**Exercise:** Consider the listing below. Extract exactly the lines from the line containing "brand new paint job" to the line containing "To avoid this, you", both included.
(Given records begins)
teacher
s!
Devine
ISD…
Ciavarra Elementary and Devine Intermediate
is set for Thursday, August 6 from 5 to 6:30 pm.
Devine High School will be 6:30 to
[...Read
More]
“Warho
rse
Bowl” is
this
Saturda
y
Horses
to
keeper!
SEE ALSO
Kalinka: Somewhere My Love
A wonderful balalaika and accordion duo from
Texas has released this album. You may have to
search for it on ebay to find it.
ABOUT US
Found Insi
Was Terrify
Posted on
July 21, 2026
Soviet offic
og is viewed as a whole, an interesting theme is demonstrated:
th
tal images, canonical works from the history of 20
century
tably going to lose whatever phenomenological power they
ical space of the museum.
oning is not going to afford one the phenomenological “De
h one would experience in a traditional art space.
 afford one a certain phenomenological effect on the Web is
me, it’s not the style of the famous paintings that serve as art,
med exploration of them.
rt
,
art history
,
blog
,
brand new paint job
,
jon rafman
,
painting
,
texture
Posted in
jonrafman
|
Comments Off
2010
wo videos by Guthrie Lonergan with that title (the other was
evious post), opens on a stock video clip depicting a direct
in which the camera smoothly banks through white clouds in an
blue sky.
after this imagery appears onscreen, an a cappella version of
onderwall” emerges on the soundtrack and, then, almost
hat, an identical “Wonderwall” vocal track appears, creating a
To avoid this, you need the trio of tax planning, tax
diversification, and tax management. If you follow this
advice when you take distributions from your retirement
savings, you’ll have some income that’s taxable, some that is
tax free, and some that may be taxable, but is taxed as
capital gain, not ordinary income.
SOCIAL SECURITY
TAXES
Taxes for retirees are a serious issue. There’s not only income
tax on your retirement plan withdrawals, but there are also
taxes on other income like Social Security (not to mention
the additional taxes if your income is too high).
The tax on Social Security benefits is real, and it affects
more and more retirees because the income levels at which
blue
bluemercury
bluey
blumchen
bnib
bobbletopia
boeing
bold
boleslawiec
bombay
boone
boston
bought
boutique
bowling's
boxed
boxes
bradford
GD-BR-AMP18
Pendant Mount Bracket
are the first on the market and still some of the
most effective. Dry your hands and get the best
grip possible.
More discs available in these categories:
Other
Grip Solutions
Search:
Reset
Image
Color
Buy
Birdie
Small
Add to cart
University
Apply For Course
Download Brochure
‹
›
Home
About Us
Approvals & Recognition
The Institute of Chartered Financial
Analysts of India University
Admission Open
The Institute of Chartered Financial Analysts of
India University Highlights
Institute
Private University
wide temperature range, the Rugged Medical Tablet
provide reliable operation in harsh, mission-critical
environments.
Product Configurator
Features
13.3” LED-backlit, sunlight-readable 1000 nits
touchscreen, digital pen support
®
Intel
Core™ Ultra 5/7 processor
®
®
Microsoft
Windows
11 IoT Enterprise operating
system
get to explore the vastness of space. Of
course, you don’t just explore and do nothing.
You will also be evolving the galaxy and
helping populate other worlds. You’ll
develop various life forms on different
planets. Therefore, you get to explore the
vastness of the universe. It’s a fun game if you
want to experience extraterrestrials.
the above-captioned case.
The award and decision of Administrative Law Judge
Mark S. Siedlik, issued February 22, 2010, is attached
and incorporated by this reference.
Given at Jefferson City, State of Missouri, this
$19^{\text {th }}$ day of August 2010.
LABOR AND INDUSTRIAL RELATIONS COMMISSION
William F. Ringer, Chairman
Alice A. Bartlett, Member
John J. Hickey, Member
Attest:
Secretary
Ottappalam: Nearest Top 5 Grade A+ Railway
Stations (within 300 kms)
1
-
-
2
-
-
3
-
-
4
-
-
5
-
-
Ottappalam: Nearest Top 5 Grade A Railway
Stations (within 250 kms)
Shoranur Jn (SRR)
(Given records ends)
(Given records begins)
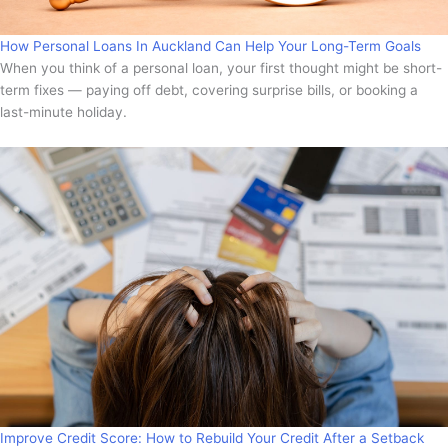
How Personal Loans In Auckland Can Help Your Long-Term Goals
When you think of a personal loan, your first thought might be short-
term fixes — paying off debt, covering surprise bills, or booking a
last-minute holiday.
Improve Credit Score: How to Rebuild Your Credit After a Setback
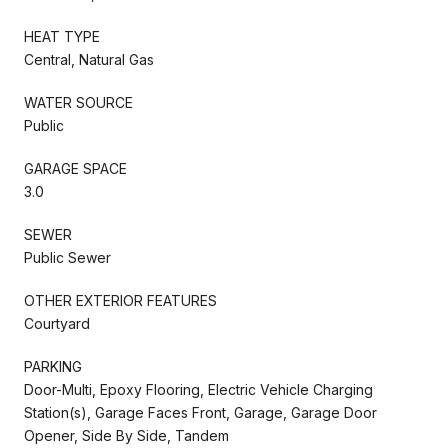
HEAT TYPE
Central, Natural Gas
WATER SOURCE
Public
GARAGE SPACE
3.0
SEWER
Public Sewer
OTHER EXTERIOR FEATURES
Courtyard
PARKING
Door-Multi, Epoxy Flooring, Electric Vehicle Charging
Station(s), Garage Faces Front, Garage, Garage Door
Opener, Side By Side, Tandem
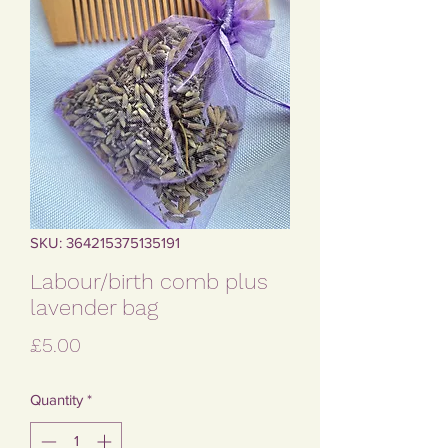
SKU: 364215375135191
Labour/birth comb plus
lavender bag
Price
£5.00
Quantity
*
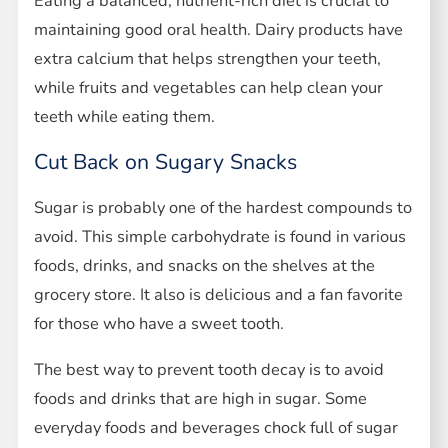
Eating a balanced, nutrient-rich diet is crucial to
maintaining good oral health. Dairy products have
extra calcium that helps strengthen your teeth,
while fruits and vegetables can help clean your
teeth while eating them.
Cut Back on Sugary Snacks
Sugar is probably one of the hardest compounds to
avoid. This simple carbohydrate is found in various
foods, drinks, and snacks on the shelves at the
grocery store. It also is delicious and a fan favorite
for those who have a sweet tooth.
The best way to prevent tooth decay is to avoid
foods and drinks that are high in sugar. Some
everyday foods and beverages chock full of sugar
(Given records ends)
**Response:**
brand new paint job
,
jon rafman
,
painting
,
texture
Posted in
jonrafman
|
Comments Off
2010
wo videos by Guthrie Lonergan with that title (the other was
evious post), opens on a stock video clip depicting a direct
in which the camera smoothly banks through white clouds in an
blue sky.
after this imagery appears onscreen, an a cappella version of
onderwall” emerges on the soundtrack and, then, almost
hat, an identical “Wonderwall” vocal track appears, creating a
To avoid this, you need the trio of tax planning, tax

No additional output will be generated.